=== WORK INSTRUCTIONS ===
Please restate every line below exactly, without any pictures.

[Dataset entries]
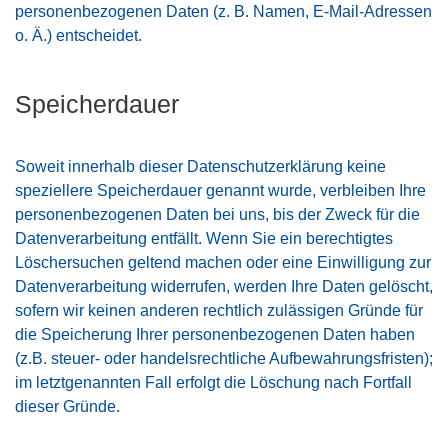
personenbezogenen Daten (z. B. Namen, E-Mail-Adressen
o. Ä.) entscheidet.
Speicherdauer
Soweit innerhalb dieser Datenschutzerklärung keine
speziellere Speicherdauer genannt wurde, verbleiben Ihre
personenbezogenen Daten bei uns, bis der Zweck für die
Datenverarbeitung entfällt. Wenn Sie ein berechtigtes
Löschersuchen geltend machen oder eine Einwilligung zur
Datenverarbeitung widerrufen, werden Ihre Daten gelöscht,
sofern wir keinen anderen rechtlich zulässigen Gründe für
die Speicherung Ihrer personenbezogenen Daten haben
(z.B. steuer- oder handelsrechtliche Aufbewahrungsfristen);
im letztgenannten Fall erfolgt die Löschung nach Fortfall
dieser Gründe.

=== TASK RESULT ===
personenbezogenen Daten (z. B. Namen, E-Mail-Adressen
o. Ä.) entscheidet.
Speicherdauer
Soweit innerhalb dieser Datenschutzerklärung keine
speziellere Speicherdauer genannt wurde, verbleiben Ihre
personenbezogenen Daten bei uns, bis der Zweck für die
Datenverarbeitung entfällt. Wenn Sie ein berechtigtes
Löschersuchen geltend machen oder eine Einwilligung zur
Datenverarbeitung widerrufen, werden Ihre Daten gelöscht,
sofern wir keinen anderen rechtlich zulässigen Gründe für
die Speicherung Ihrer personenbezogenen Daten haben
(z.B. steuer- oder handelsrechtliche Aufbewahrungsfristen);
im letztgenannten Fall erfolgt die Löschung nach Fortfall
dieser Gründe.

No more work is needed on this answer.